First and maybe obvious point. This magnificent disc has to be listened to at full volume on a proper hi-fi, not headphones or incar stereo. That way the sonic terrorism of the opening track comes at you full force, and the subtler effects of subsequent tracks aren’t lost in environmental sound. Pateras and Fox are a terrifying soundart double-act from Melbourne’s outer suburbs – Pateras produces the material ..boards or as here exclusively, vocalising, and Fox processes the result in real-time on laptop. I was misled to some extent by the CD blurb: “Equal parts postwar beard and modern patchnocrat…two of Melbourne’s hairiest sons nosedive and writhe in their unique take of sonic totalism, rising out of the muck with their kaleidoscopic best.” You might be too if you don’t dig beneath the zany humour that’s such an attractive part of their act. Don’t take it without argument that sounds of slurping reflect the pair’s eating habits, or that the oral noises should have invoked a Parental Advisory sticker.

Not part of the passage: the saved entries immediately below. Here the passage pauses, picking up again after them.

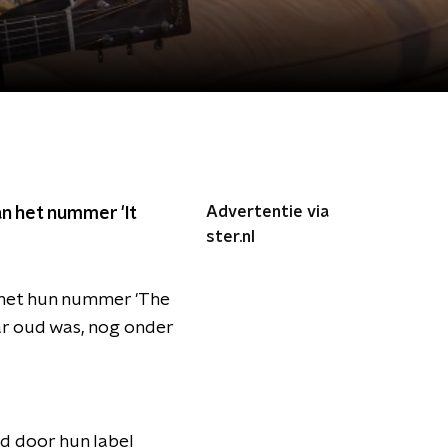
Advertentie via
n het nummer 'It
ster.nl
met hun nummer 'The
aar oud was, nog onder
nd door hun label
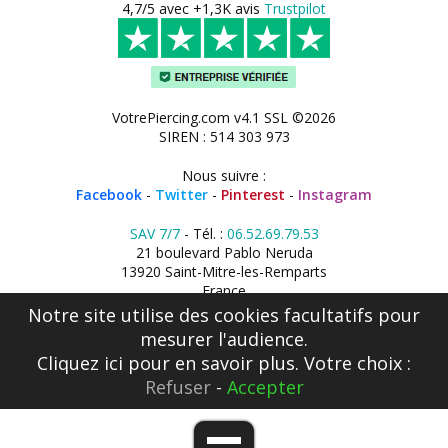
4,7/5 avec +1,3K avis
Trustpilot
VotrePiercing.com v4.1 SSL ©2026
SIREN : 514 303 973
Nous suivre :
Facebook
-
Twitter
-
Pinterest
-
Instagram
SAV 7/7
- Tél. :
06.52.69.79.53
21 boulevard Pablo Neruda
13920 Saint-Mitre-les-Remparts
France
Notre site utilise des cookies facultatifs pour
mesurer l'audience.
Cliquez ici
pour en savoir plus. Votre choix :
Refuser
-
Accepter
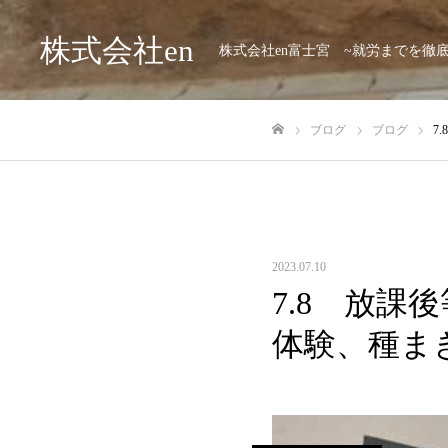
株式会社en
株式会社en富士宮 ~就労までを徹
ブログ
ブログ
7
ホーム
2023.07.10
7.8 放課
体験、種ま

Tracks are quite short, each with a distinct character, multi-dynamic and in constant flux. The comparatively brief opening barrage of “Apocalypse Now And Then” is a wacky, scratch ‘n’ sniff manipulation of electroacoustic clichés and sci-fi effects, bizarrely juxtaposed with a compendium of bodily functions – “punk concrète” as its authors call it. The way Pateras licks around the mic on “Aphasia” and “Olfactophobia” is quietly disgusting, while “$2.50” is a relief from orality in its focus on bell and coin sounds. The compressed and fractured argument of “Threat In Three Parts” leaves this listener in stitches, while “Perilymph” is untypical in its 13-minute length, and haunting, glitch-inflected evocation of the sine-wave/sci-fi school of electroacoustic composition. To process Pateras’s signal, Fox employs a variety of techniques, mostly involving live sampling and manipulation of those samples, he explains – moving between real-time musique concrète and a kind of granular synthesis which inserts pre-designed ideas or licks built up from grains of sound. Make no mistake, Pateras and Fox are serious and major artists who happen, on occasion, to be very funny. Flux Compendium is a scream and also very beautiful, the finest showcase to date of their compositional flair and wit.